Acórdão do Tribunal Central Administrativo Sul
Processo:00514/05
Secção:CT - 2.º JUÍZO
Data do Acordão:05/29/2014
Relator:CRISTINA FLORA
Descritores:AAE; RECLAMAÇÃO DO ÓRGÃO DE EXECUÇÃO FISCAL; ERRO NA FORMA DE PROCESSO
Sumário:A reclamação de actos do órgão de execução fiscal, prevista no art. 276.º do CPPT é a forma processual adequada para a satisfação da pretensão da A. quando o efeito jurídico que se pretende obter é o da anulação do acto compensação e consequente devolução dos montantes dos reembolsos aplicados na execução fiscal.
Aditamento:
1
Decisão Texto Integral:Acordam, em conferência, os juízes que constituem a Secção de Contencioso Tributário do Tribunal Central Administrativo Sul:


PROCESSO N.º 00514/05

I. RELATÓRIO

CAMINHOS DE FERRO PORTUGUESES, EP, NIF n.º ... , com demais sinais nos autos, vem “recorrer contenciosamente” nos termos do art. 97.º, n.º 1, al. p) do CPPT, do “despacho n.º 768/2004 – XV de 23/03/04 da autoria de SESEAF e actos de execução daquele, designadamente do acto do Sr. Director de Serviços de Justiça Tributária e do acto do Sr. Chefe de Finanças de Lisboa 03”, e formulado o pedido de que “seja provido o presente recurso revogando-se os actos recorridos (…) ordenado o reembolso à CP dos créditos de imposto, que entraram em compensação (…)” tendo a presente acção sido distribuída e autuada, no então, Tribunal Administrativo e Fiscal (TAF) de Lisboa, na forma processual de ACÇÃO ADMINISTRATIVA ESPECIAL.

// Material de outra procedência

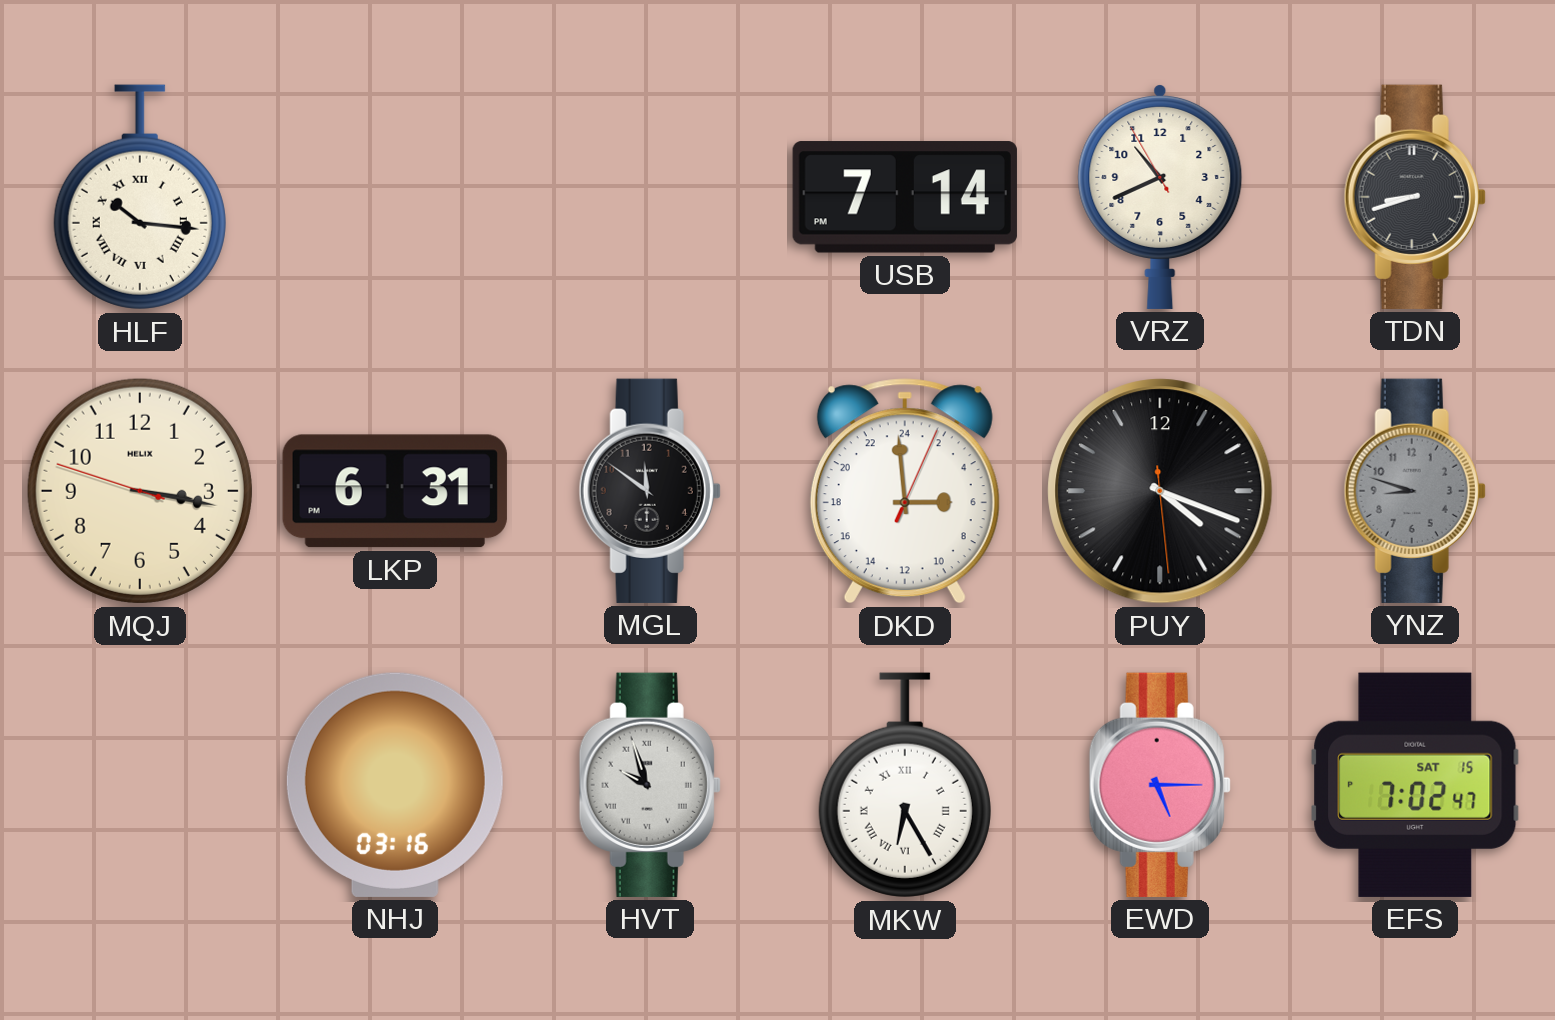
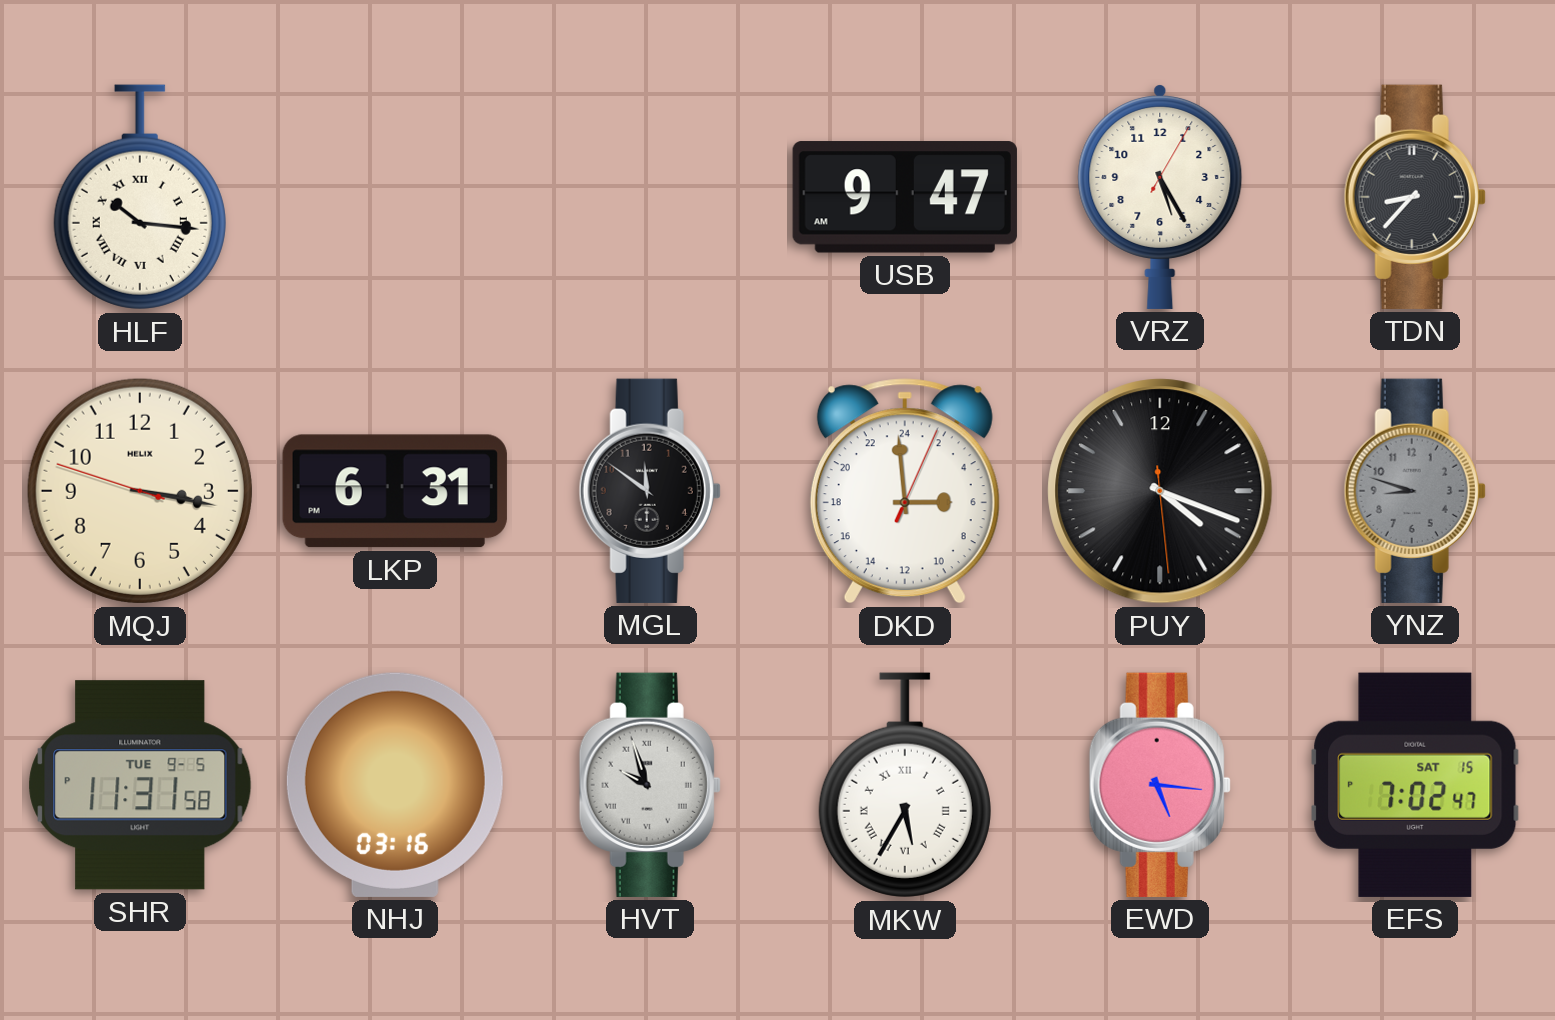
USB: 7:14 -> 9:47
VRZ: 10:40 -> 5:25
TDN: 8:42 -> 8:37
SHR: none -> 11:31
MKW: 6:25 -> 5:35
EWD: 5:15 -> 5:16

A A. alega, em síntese, enquanto causa de pedir, a ilegalidade dos actos impugnados, com os seguintes fundamentos:
_ Não se encontram preenchidos os pressupostos previstos no art. 89.º do CPPT, para a compensação de dívidas por iniciativa da Administração Tributária (AT), uma vez que: a alínea d) do n.º 3 daquele preceito legal viola a legislação “comunitária”, devendo ser considerado como inaplicável; a pendência de várias impugnações sobre a legalidade da dívida obsta a que seja efectuada a compensação, tendo sido dispensada a prestação de garantia; a dívida aduaneira foi suspensa, nos termos do art. 244.º do Código Aduaneiro Comunitário, pelo que a execução deveria estar suspensa;
_ “Erro acerca do Poder Discricionário”, porquanto as autoridades portugueses não podem “reger-se pelo seu livre arbítrio”, uma vez que a liquidação e cobrança da dívida em causa regem-se pelo art. 244.º do CAC, e nessa medida, com a interposição de recurso as autoridades aduaneiras devem suspender a execução da decisão sempre que “tenham motivos fundados para pôr em dúvida a conformidade da decisão contestada com a legislação aduaneira ou que seja de recear um prejuízo irreparável para o interessado”;
_ Vício de forma, por insuficiência e incongruência de fundamentação, uma vez que o despacho não fornece a justificação da revogação implícita das decisões anteriores;
_ “Erro acerca do Poder Discricionário”, uma vez que o despacho que ordenou a compensação de dívidas com créditos de imposto erra quando se arroga um poder discricionário para decidir a compensação, sendo que o CAC não foi observado, nem foi pedida qualquer garantia para suspender a dívida;
_ Há forte probabilidade de se estar a cobrar a dívida a quem não deve e não há certeza de que se está a cobrar a quem é o devedor.
_ Ofensa do caso julgado e primado das decisões judiciais, na medida em que foi concedido provimento às oposições à execução apresentadas, com excepção de uma, ou revogados os despachos de indeferimento liminar em 1.ª instância, pelo que tendo transitado em julgado, sobrepõem-se a quaisquer decisões administrativas, assim, a “compensação ao abrigo do art. 89.º do CPPT que ultrapassem os valores da oposição, que não mereceu provimento, materializam desrespeito de decisões judiciais”.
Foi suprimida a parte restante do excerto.